Allora Luigi non era ancora entrato in magistratura, ma si era già
imposito all'attenzione della dottrina per la sua tesi di laurea
sul Consiglio superiore della magistratura.
Dopo che Daga aveva svolto dal 1976
funzioni di Magistrato di Sorveglianza a Roma, Girolamo Minervini -
anche lui infaticabile promotore del Centro nazionale di
prevenzione e difesa sociale e con Tartaglione uno dei padri
fondatori del diritto penitenziario - lo volle, nel 1979, alla
Direzione generale per gli Istituti di Prevenzione e Pena del
Ministero della giustizia dove, nel 1981, divenne titolare del
prestigioso Ufficio studi e ricerche dell'amministrazione
penitenziaria.
A dieci anni dalla scomparsa di Luigi Daga, l'Amministrazione
Penitenziaria ne ha voluto onorare la memoria e l'opera in una
sobria e commossa cerimonia commemorativa svoltasi a Roma in via
del Gonfalone, in una sala gremita di amici e collaboratori, alla
presenza della moglie, signora Paola, dei figli e della sorella del
magistrato ucciso.
Quel giorno, il professor Giovanni Conso ha ripercorso i tragici
momenti che precedettero la morte di Luigi e ne ha ricordato il
ruolo importantissimo per l'affermazione della riforma
penitenziaria e la diffusione della sua conoscenza ben al di là dei
confini del nostro Paese.
Nel suo scritto "In memoria" Vitaliano Esposito - attuale
Procuratore Generale della Cassazione, che con Luigi Daga ha
condiviso l'esperienza internazionale nei più qualificati organismi
incaricati della prevenzione del crimine e della giustizia penale -
così ha ricordato l'amico: "Dell'attività di ricerca compiuta in
Italia e degli orientamenti che provenivano dalla fusione delle
idee nel Consiglio d'Europa e nelle Nazioni Unite, Luigi ... era
divenuto l'autentico ambasciatore in tutto il mondo ed in tutte le
società, anche in quelle più progredite, ove maggiormente si
annidava la tentazione dell'intolleranza, della sopraffazione e
della violenza. Era, poi, particolarmente curioso - un tratto che
maggiormente lo avvicinava a Girolamo Tartaglione - di conoscere i
meccanismi di trattamento con cui anche nelle società meno evolute
si tendeva a favorire un armonico sviluppo della personalità dei
soggetti privati della libertà». "La parabola della vita di Luigi -
conclude Esposito - è stata spezzata nel suo punto di ascissa più
elevato, ma in un momento di grandi trasformazioni politiche, le
quali hanno posto in discussione anche la validità di molti
principi nei quali egli, nel fervore ideologico che aveva
accompagnato le riforme legislative, aveva creduto e per i quali si
era generosamente battuto. Il suo testamento culturale e spirituale
è, però, affidato alla voce "Trattamento penitenziario"

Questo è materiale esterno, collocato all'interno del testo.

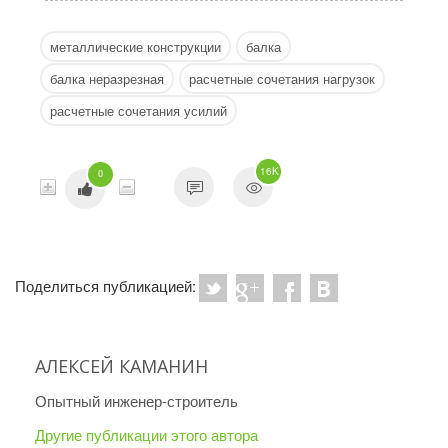
металлические конструкции
балка
балка неразрезная
расчетные сочетания нагрузок
расчетные сочетания усилий
16K
0
Поделиться публикацией:
АЛЕКСЕЙ КАМАНИН
Опытный инженер-строитель
Другие публикации этого автора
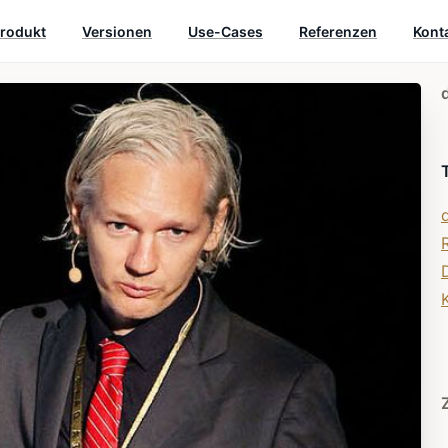
rodukt
Versionen
Use-Cases
Referenzen
Kont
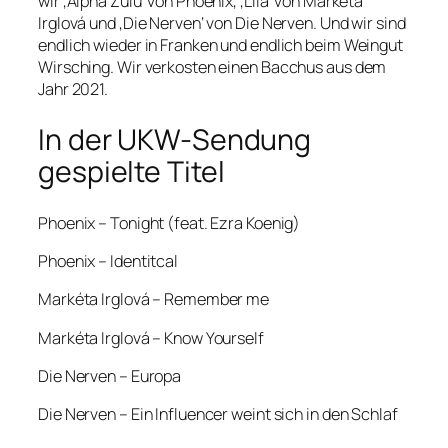
wir ‚Alpha Zulu‘ von Phoenix, ‚Lila‘ von Markéta
Irglová und ‚Die Nerven‘ von Die Nerven. Und wir sind
endlich wieder in Franken und endlich beim Weingut
Wirsching. Wir verkosten einen Bacchus aus dem
Jahr 2021.
In der UKW-Sendung
gespielte Titel
Phoenix – Tonight (feat. Ezra Koenig)
Phoenix – Identitcal
Markéta Irglová – Remember me
Markéta Irglová – Know Yourself
Die Nerven – Europa
Die Nerven – Ein Influencer weint sich in den Schlaf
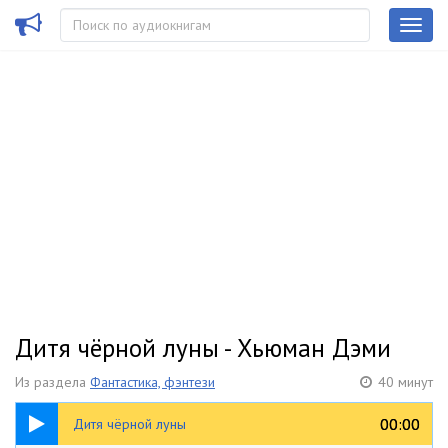
Дитя чёрной луны - Хьюман Дэми
Из раздела
Фантастика, фэнтези
40 минут
40:05
00:00
00:00
Дитя чёрной луны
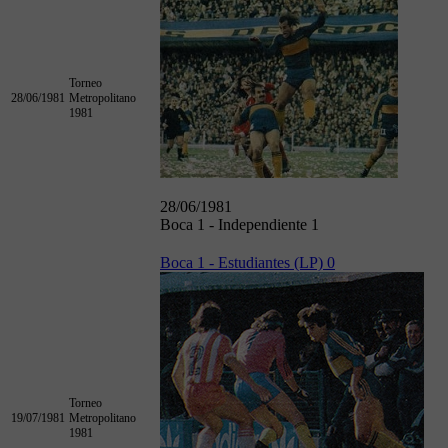
Torneo
28/06/1981
Metropolitano
1981
28/06/1981
Boca 1 - Independiente 1
Boca 1 - Estudiantes (LP) 0
Torneo
19/07/1981
Metropolitano
1981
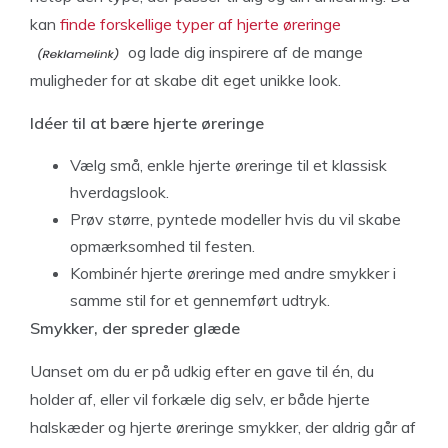
kan
finde forskellige typer af hjerte øreringe
og lade dig inspirere af de mange
muligheder for at skabe dit eget unikke look.
Idéer til at bære hjerte øreringe
Vælg små, enkle hjerte øreringe til et klassisk
hverdagslook.
Prøv større, pyntede modeller hvis du vil skabe
opmærksomhed til festen.
Kombinér hjerte øreringe med andre smykker i
samme stil for et gennemført udtryk.
Smykker, der spreder glæde
Uanset om du er på udkig efter en gave til én, du
holder af, eller vil forkæle dig selv, er både hjerte
halskæder og hjerte øreringe smykker, der aldrig går af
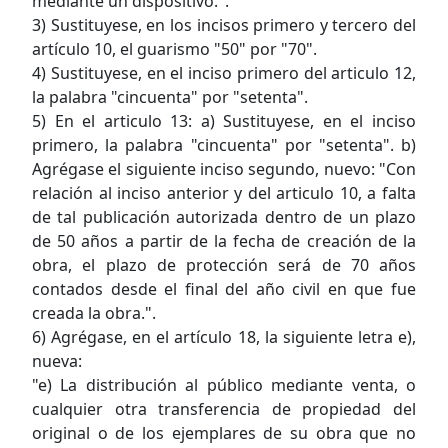
mediante un dispositivo.".
3) Sustituyese, en los incisos primero y tercero del
artículo 10, el guarismo "50" por "70".
4) Sustituyese, en el inciso primero del articulo 12,
la palabra "cincuenta" por "setenta".
5) En el articulo 13: a) Sustituyese, en el inciso
primero, la palabra "cincuenta" por "setenta". b)
Agrégase el siguiente inciso segundo, nuevo: "Con
relación al inciso anterior y del articulo 10, a falta
de tal publicación autorizada dentro de un plazo
de 50 años a partir de la fecha de creación de la
obra, el plazo de protección será de 70 años
contados desde el final del año civil en que fue
creada la obra.".
6) Agrégase, en el artículo 18, la siguiente letra e),
nueva:
"e) La distribución al público mediante venta, o
cualquier otra transferencia de propiedad del
original o de los ejemplares de su obra que no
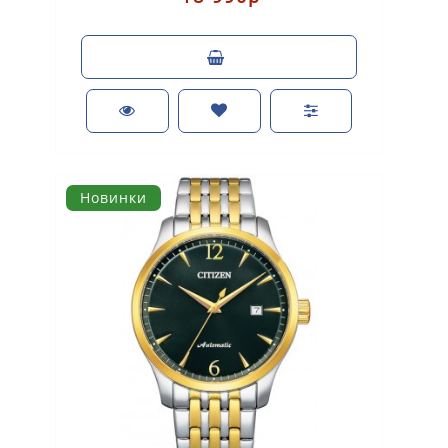
Новинки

dell'Enciclopedia del diritto in cui è possibile cogliere, in uno
al tormento che era subentrato al suo entusiasmo iniziale, la
sicura fiducia sulle linee evolutive di un sistema penitenziario
"dal volto umano", basato su un serio apparato protettivo dei
diritti soggettivi dei detenuto, quali già riconosciuti nel nostro
ordinamento, e teso alla identificazione di nuovi e più agili
strumenti di tutela di tali diritti".